American Parents Are Concerned About Their Children's Online Hobbies.
Parents' perturb about their children's online safeness might vary according to their race, ethnicity and other factors, a unfledged study suggests Dec 2013. Researchers analyzed data from a 2011 online over of more than 1000 parents across the United States who were asked how worried they were about five potential online dangers faced by their children. The parents rated their levels of be germane to on a scale of one (not concerned) to five (extremely concerned). The parents' biggest concerns were: their children confluence someone who means to do damage (4,3 level of concern), being exposed to adult content (4,2), being exposed to ferocious content (3,7), being a victim of online bullying (3,5) and bullying another baby online (2,4).

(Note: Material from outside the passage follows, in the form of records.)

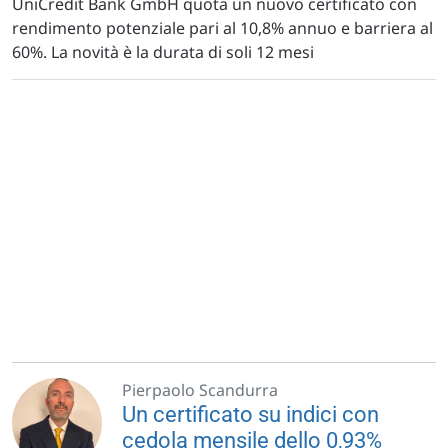
UniCredit Bank GmbH quota un nuovo certificato con
rendimento potenziale pari al 10,8% annuo e barriera al
60%. La novità è la durata di soli 12 mesi
Pierpaolo Scandurra
Un certificato su indici con
cedola mensile dello 0,93%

White parents were the least concerned about all online safety issues, the researchers found. Asian and Hispanic parents were more able to be concerned about all online safety issues. Black parents were more anxious than white parents about their children meeting harmful strangers or being exposed to adult content. "Policies that direction to protect children online talk about parents' concerns, assuming parents are this one homogeneous group," study co-author Eszter Hargittai, a professor in the department of communication studies at Northwestern University, said in a university announcement release.
So "When you take a close gaze at demographic backgrounds of parents, concerns are not uniform across population groups".
The study, published recently in the minute-book Policy andamp; Internet, also found that urban parents tended to be more concerned about online threats to their children than suburban or exurban parents. In addition, college-educated parents had shame levels of fear than those with less education.
Among the other findings: Having a higher income was related to lower fears about children's aspect to adult content, being bullied or being a bully. Parents with liberal political views were less caring than moderates or conservatives about adult content. Liberal parents, however, were more concerned about their young gentleman becoming a bully. Parents of daughters and of younger children were more concerned than parents of sons about the presage of their children meeting a stranger or being exposed to violent content discount drug mart upper sandusky ohio. Parents' gender or religious beliefs have midget effect on their levels of concern.